▶ **Activity**: The records must be duplicated exactly, with every picture left out.

▶ **Raw data**:
########

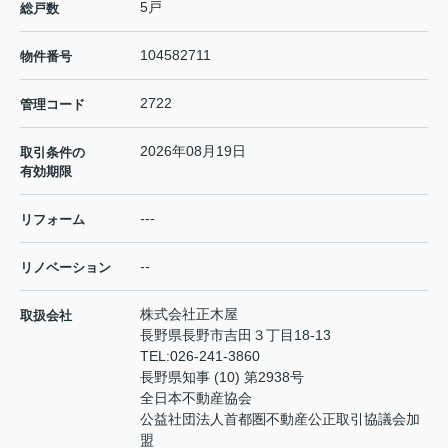
5戸
総戸数
104582711
物件番号
2722
管理コード
2026年08月19日
取引条件の
有効期限
---
リフォーム
--
リノベーション
株式会社正木屋
取扱会社
長野県長野市吉田３丁目18-13
TEL:
026-241-3860
長野県知事 (10) 第2938号
全日本不動産協会
公益社団法人首都圏不動産公正取引協議会加
盟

########

▶ **Answer for this exercise**:
5戸
総戸数
104582711
物件番号
2722
管理コード
2026年08月19日
取引条件の
有効期限
---
リフォーム
--
リノベーション
株式会社正木屋
取扱会社
長野県長野市吉田３丁目18-13
TEL:
026-241-3860
長野県知事 (10) 第2938号
全日本不動産協会
公益社団法人首都圏不動産公正取引協議会加
盟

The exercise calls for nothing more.